• **What the task requires**
Which lines of the records contain "Output"? Collect every one of them.
Segment Start: Dataset content
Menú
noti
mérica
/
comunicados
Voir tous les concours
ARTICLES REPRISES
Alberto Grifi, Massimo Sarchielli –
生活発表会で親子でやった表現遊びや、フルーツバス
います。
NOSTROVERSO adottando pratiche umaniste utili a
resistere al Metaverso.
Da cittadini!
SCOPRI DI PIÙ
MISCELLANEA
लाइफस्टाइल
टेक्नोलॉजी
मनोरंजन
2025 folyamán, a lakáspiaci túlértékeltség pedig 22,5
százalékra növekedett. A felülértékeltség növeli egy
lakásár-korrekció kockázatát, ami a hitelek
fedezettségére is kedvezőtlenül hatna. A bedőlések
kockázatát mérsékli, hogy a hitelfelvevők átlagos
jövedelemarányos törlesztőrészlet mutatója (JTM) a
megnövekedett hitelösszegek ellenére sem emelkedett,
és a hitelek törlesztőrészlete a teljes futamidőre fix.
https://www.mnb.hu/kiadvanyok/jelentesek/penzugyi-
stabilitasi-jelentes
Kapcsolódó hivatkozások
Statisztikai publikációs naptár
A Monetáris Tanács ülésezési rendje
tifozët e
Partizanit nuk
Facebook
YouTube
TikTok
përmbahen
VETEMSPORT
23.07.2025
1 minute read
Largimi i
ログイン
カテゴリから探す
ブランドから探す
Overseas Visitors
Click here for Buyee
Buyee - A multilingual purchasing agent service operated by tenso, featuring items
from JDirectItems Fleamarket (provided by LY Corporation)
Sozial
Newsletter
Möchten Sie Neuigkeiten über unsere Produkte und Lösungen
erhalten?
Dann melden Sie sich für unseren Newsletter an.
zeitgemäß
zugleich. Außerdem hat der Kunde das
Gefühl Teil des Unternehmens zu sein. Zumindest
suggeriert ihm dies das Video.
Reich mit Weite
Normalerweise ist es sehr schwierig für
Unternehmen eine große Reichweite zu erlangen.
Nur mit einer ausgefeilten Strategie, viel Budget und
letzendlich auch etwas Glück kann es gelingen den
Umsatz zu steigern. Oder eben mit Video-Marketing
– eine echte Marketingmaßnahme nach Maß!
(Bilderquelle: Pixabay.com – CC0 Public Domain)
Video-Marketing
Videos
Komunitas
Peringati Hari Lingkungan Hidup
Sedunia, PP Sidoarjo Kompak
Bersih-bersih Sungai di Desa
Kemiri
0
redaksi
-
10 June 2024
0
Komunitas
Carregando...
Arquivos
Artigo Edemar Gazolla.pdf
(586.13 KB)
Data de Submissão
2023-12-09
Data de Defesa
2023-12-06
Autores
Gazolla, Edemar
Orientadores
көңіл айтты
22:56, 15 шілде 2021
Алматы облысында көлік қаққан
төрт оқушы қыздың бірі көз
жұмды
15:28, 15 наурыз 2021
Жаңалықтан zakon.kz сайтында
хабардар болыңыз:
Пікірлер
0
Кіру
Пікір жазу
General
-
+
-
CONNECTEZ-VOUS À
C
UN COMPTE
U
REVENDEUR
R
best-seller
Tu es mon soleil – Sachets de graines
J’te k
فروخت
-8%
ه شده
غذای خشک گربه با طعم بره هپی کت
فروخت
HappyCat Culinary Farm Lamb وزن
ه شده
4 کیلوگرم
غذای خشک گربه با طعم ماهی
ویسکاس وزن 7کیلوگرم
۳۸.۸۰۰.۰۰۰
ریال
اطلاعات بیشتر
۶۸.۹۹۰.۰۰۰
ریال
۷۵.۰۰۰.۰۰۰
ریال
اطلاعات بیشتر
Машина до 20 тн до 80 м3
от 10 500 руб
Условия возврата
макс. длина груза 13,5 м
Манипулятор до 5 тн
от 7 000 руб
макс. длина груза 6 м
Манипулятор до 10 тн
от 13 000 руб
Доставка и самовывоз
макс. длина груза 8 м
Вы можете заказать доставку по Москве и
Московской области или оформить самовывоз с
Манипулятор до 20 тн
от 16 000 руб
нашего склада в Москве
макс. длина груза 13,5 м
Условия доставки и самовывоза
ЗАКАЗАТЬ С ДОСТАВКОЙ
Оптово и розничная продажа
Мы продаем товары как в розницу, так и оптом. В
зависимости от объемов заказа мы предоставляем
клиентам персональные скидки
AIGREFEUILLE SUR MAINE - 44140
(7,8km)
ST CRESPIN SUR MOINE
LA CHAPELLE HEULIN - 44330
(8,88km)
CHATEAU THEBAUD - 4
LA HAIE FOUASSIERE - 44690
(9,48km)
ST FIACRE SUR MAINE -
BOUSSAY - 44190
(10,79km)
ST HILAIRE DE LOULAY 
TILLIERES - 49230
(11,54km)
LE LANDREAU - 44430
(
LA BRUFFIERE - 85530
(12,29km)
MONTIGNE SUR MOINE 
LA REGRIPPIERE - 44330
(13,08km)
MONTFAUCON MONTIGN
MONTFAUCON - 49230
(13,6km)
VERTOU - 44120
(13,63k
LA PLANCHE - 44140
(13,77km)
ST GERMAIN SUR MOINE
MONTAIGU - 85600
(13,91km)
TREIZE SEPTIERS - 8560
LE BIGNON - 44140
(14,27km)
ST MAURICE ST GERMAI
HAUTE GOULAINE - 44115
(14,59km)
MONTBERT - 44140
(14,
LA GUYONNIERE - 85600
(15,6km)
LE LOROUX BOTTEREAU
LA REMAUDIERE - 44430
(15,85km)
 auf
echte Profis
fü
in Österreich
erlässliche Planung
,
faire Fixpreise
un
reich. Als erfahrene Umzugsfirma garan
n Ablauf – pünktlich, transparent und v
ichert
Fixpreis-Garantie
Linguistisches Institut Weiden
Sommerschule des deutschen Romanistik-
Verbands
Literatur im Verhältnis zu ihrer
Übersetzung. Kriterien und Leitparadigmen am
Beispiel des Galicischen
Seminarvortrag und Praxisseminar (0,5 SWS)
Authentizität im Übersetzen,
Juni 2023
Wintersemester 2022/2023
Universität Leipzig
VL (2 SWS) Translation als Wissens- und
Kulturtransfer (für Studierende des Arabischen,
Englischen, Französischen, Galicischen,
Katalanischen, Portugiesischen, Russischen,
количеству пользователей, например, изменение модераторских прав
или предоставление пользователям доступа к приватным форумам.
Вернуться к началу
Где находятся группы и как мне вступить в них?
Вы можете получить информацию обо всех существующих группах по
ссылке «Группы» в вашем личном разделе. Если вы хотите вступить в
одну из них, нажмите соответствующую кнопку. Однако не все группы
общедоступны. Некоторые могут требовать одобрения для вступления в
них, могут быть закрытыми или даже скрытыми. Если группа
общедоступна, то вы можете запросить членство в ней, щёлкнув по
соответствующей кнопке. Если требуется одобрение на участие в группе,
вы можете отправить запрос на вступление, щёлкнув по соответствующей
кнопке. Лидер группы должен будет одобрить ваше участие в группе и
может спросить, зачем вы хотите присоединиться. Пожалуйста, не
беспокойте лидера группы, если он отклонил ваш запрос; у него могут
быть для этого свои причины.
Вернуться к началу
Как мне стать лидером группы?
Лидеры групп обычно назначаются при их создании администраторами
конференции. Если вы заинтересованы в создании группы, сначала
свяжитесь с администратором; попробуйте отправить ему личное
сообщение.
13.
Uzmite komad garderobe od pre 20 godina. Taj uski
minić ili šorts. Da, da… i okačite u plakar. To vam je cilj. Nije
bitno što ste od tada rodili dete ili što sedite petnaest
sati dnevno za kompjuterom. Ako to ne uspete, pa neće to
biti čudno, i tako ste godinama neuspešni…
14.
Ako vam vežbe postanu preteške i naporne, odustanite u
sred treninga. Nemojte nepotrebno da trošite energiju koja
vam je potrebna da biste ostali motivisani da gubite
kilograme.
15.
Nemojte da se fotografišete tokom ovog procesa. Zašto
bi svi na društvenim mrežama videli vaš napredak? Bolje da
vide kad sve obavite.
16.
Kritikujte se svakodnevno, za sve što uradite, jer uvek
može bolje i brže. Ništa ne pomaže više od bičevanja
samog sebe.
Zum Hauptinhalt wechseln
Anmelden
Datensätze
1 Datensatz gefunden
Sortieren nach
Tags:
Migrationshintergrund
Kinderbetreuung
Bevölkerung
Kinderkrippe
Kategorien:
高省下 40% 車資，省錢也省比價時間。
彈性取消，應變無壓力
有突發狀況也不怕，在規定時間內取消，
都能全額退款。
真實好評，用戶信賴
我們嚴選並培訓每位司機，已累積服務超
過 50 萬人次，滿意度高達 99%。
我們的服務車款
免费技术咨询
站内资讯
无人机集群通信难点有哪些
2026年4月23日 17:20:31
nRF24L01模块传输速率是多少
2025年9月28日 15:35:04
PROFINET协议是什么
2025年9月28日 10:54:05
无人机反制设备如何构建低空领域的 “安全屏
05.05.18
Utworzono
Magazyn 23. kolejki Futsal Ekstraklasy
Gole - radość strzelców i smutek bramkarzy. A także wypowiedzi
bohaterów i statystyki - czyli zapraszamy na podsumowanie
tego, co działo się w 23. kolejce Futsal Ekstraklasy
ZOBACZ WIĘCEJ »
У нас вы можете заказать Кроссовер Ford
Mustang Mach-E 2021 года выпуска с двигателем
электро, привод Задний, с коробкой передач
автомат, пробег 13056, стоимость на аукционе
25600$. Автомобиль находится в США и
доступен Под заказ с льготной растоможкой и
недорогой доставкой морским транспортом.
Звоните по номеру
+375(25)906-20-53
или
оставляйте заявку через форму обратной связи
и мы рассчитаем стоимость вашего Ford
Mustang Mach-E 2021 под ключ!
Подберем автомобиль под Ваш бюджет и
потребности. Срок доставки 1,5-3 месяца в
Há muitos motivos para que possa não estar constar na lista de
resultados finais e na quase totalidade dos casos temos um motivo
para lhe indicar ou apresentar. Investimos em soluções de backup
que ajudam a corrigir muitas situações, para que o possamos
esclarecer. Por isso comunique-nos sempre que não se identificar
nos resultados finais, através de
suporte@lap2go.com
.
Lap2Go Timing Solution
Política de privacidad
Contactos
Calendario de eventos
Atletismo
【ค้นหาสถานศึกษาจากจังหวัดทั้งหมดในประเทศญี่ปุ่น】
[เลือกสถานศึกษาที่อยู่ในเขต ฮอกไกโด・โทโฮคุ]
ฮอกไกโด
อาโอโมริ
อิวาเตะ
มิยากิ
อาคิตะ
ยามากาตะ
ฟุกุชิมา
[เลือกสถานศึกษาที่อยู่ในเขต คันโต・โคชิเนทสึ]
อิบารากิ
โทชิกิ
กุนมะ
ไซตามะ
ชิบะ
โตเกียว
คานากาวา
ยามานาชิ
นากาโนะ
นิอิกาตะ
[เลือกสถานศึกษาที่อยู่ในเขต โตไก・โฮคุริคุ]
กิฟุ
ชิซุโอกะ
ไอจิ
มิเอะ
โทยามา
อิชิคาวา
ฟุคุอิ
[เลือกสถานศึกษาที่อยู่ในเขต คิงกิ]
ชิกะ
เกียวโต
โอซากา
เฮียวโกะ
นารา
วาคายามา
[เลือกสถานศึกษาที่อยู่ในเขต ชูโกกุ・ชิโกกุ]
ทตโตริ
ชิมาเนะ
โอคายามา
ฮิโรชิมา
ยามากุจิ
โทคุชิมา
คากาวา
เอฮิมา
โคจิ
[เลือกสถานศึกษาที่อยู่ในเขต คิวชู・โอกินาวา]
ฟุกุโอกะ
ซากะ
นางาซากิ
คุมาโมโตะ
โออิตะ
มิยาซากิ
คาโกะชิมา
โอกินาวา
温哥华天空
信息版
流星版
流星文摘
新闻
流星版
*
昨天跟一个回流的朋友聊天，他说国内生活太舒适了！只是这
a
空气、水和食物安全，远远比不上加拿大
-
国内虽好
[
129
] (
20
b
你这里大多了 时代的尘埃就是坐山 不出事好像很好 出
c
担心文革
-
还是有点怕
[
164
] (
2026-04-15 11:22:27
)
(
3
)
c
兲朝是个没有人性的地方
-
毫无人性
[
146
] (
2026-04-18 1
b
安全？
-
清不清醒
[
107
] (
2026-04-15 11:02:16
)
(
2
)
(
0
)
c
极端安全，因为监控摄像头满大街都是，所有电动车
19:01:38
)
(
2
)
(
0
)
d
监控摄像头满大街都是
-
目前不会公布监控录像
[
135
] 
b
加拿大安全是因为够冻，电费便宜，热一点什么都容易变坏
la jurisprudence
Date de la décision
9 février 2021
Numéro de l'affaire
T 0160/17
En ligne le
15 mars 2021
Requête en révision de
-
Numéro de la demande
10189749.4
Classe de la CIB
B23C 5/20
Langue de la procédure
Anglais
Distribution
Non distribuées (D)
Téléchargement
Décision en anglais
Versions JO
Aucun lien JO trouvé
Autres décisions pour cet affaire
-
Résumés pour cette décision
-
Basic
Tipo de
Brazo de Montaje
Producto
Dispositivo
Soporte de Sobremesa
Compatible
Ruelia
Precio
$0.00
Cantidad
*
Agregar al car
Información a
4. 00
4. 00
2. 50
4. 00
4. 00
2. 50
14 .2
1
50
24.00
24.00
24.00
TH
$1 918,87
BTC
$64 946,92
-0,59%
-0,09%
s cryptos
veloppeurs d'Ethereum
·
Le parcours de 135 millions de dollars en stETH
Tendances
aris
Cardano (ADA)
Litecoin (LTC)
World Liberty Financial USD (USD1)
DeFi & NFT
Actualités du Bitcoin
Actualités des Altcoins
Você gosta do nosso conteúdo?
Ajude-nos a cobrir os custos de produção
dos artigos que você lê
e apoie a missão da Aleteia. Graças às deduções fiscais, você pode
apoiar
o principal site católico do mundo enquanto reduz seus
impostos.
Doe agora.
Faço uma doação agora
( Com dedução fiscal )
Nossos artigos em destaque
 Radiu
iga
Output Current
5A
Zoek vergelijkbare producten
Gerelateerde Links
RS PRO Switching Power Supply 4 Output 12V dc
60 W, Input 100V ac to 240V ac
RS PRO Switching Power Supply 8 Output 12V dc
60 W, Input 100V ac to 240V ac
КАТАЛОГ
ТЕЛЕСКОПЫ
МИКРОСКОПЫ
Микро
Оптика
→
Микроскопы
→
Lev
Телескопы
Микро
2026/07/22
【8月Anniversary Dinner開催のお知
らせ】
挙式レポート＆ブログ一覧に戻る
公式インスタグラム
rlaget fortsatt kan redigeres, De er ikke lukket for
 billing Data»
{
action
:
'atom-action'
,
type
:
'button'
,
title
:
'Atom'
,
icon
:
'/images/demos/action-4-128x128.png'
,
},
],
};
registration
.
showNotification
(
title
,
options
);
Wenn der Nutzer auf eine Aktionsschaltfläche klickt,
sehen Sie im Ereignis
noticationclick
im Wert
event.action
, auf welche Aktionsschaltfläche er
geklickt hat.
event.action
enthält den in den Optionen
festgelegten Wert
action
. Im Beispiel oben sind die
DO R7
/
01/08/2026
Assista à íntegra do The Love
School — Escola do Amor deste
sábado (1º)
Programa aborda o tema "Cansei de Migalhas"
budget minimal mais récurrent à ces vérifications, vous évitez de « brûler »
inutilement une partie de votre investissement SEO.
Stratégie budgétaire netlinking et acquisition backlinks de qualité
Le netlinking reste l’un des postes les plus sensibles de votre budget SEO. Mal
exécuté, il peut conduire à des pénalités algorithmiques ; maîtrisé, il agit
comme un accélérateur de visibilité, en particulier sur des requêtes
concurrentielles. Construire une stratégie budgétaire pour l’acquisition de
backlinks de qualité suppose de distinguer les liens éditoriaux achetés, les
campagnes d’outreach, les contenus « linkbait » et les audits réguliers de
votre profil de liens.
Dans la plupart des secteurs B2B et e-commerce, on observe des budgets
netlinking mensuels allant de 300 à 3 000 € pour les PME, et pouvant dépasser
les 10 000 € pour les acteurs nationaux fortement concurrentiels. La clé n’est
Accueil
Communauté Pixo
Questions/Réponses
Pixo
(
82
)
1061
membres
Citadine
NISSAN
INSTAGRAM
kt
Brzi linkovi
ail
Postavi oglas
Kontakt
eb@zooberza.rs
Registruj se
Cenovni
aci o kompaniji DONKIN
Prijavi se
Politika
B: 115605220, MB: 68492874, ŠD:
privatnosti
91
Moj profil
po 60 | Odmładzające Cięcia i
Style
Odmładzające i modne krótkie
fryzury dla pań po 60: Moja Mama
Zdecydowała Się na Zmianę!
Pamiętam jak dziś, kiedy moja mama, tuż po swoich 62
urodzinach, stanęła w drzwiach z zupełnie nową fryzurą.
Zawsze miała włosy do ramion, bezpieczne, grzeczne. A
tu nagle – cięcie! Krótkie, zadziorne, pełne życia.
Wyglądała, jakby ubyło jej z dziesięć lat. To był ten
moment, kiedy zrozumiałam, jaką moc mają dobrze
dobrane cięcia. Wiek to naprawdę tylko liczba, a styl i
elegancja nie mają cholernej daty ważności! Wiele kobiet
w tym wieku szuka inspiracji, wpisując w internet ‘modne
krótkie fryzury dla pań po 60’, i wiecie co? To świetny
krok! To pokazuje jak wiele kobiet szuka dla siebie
Segment End: Dataset content
• **Response**
Output Current
RS PRO Switching Power Supply 4 Output 12V dc
RS PRO Switching Power Supply 8 Output 12V dc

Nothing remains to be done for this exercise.